▶ [Available data]
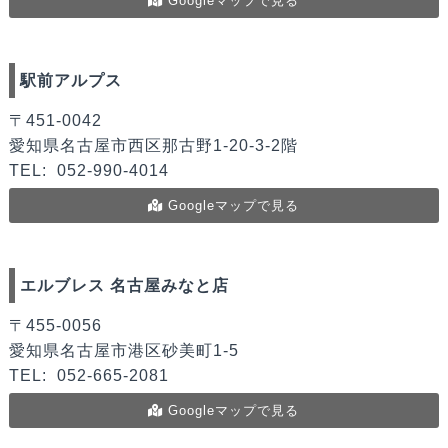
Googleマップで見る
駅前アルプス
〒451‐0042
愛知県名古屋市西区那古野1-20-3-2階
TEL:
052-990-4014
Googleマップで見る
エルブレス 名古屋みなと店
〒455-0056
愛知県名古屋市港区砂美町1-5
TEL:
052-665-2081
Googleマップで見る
...
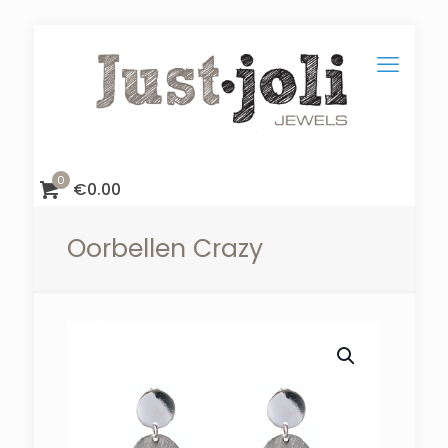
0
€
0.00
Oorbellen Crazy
==
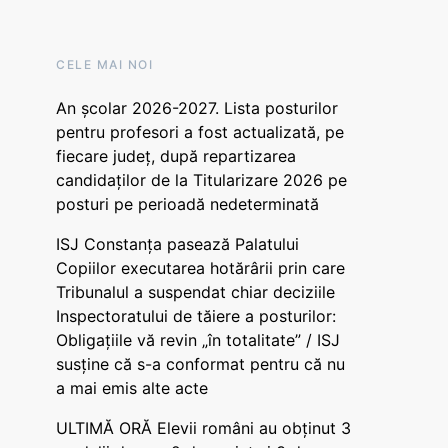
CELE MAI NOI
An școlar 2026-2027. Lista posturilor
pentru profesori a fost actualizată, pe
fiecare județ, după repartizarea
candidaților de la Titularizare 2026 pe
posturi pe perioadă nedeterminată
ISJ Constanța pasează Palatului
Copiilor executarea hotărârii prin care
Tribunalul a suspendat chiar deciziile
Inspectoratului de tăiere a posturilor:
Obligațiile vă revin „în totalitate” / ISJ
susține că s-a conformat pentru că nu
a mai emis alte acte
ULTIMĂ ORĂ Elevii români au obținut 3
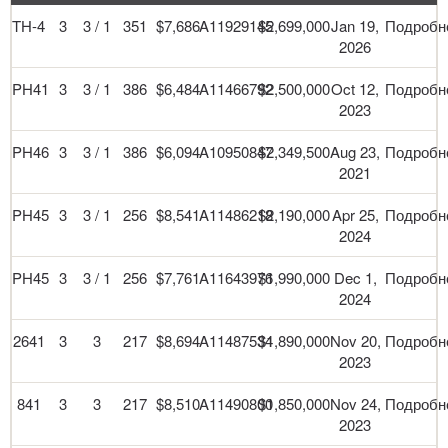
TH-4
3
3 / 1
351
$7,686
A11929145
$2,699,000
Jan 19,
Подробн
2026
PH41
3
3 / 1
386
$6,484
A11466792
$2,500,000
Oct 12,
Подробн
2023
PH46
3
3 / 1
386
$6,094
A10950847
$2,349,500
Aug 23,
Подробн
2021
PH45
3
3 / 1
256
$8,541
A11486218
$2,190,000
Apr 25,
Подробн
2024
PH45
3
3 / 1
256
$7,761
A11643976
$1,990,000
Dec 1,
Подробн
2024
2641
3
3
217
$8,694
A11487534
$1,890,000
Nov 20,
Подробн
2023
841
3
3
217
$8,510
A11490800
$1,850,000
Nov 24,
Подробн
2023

▶ [Your goal] Among the lines of the data above, find those with the word "pentru" and show them.

▶ [Task output]
pentru profesori a fost actualizată, pe
susține că s-a conformat pentru că nu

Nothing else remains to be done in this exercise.